Data items:
================================

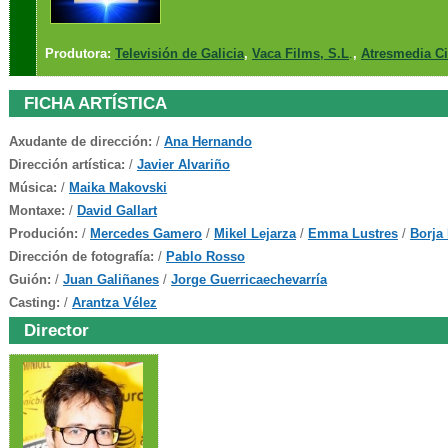
Produtora:
Televisión de Galicia
,
Vaca Films,
S.L
.
,
Atresmedia C
FICHA ARTÍSTICA
Axudante de dirección:
/
Ana Hernando
Dirección artística:
/
Javier Alvariño
Música:
/
Maika Makovski
Montaxe:
/
David Gallart
Produción:
/
Mercedes Gamero
/
Mikel Lejarza
/
Emma Lustres
/
Borja
Dirección de fotografía:
/
Pablo Rosso
Guión:
/
Juan Galiñanes
/
Jorge Guerricaechevarría
Casting:
/
Arantza Vélez
Director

================================

--- WHAT YOU WILL DO ---
Please copy the records above word for word, leaving out every picture.

--- ANSWER TO THE PROBLEM ---
Produtora:
Televisión de Galicia
,
Vaca Films,
S.L
.
,
Atresmedia C
FICHA ARTÍSTICA
Axudante de dirección:
/
Ana Hernando
Dirección artística:
/
Javier Alvariño
Música:
/
Maika Makovski
Montaxe:
/
David Gallart
Produción:
/
Mercedes Gamero
/
Mikel Lejarza
/
Emma Lustres
/
Borja
Dirección de fotografía:
/
Pablo Rosso
Guión:
/
Juan Galiñanes
/
Jorge Guerricaechevarría
Casting:
/
Arantza Vélez
Director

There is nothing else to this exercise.